> WHAT THE EXERCISE ASKS
All of the data below should be printed again exactly, pictures excluded.

> DATASET RECORDS
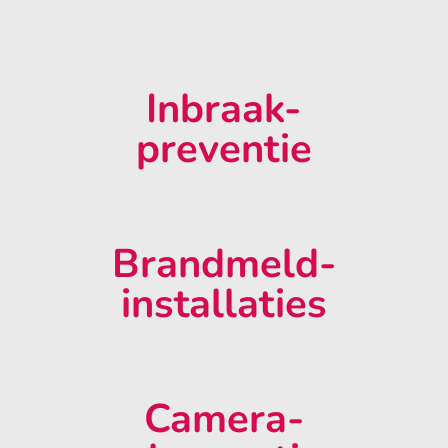
Inbraak-
preventie
Brandmeld-
installaties
Camera-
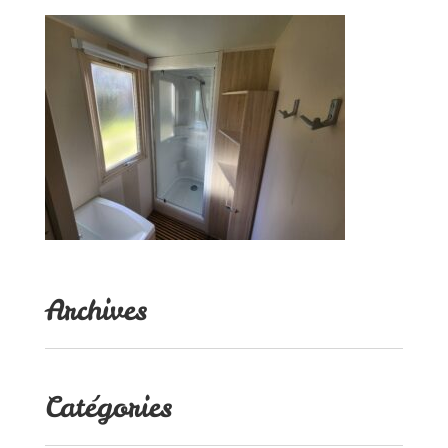
Archives
Catégories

> SOLUTION TO THIS TASK
Inbraak-
preventie
Brandmeld-
installaties
Camera-
Archives
Catégories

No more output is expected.